Information section start
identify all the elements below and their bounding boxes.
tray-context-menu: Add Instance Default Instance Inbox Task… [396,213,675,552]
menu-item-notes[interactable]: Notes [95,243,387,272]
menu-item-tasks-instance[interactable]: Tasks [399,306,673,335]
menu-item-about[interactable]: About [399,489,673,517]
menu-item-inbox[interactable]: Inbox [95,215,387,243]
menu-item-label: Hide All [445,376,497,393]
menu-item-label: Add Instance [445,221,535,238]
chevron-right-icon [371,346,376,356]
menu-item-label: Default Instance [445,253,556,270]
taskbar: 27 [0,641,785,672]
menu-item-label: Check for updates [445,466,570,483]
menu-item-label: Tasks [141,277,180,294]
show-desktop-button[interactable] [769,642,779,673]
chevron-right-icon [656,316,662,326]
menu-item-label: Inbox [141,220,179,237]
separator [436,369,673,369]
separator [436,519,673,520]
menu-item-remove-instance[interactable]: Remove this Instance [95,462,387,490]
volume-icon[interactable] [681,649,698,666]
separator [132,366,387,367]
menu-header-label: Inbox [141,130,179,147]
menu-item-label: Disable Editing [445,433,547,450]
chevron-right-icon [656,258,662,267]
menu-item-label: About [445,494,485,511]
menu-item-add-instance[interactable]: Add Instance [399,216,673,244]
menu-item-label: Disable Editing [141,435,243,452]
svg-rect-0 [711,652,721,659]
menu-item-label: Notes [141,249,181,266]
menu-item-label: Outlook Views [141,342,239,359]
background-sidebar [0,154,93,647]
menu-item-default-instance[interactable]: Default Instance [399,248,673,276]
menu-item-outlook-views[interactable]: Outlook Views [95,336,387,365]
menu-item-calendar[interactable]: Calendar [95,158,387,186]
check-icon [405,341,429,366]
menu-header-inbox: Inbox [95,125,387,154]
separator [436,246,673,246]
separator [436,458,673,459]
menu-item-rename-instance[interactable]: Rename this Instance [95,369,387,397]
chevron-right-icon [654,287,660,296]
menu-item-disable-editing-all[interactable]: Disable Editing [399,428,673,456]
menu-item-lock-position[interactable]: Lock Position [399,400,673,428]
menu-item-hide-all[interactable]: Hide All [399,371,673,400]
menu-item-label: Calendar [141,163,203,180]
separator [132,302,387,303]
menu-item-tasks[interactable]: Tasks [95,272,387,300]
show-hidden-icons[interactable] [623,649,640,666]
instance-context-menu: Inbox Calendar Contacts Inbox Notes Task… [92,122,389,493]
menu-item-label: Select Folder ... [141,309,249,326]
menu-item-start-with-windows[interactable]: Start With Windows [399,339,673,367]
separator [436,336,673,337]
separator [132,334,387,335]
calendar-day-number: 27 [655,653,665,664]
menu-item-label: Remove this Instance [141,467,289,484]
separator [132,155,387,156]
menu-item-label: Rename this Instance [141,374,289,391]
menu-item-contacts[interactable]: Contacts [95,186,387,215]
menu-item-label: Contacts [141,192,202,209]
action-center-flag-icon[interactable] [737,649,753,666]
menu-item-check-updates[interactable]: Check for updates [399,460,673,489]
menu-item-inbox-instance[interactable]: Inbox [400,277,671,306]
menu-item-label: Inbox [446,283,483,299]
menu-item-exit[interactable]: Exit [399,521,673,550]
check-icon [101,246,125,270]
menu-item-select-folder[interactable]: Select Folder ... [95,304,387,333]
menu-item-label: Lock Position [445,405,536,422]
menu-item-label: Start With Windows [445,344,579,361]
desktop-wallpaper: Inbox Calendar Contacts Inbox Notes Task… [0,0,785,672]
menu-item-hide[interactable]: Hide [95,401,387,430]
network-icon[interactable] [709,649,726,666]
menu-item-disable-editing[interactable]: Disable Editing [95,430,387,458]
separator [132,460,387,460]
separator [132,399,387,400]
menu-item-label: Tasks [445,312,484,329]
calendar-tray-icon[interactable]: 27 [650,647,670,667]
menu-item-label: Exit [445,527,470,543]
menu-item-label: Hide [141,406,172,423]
Information section end
Problem requirements – Copy all lines from the entries that contain the word "Position".

Response –
menu-item-lock-position[interactable]: Lock Position [399,400,673,428]
menu-item-label: Lock Position [445,405,536,422]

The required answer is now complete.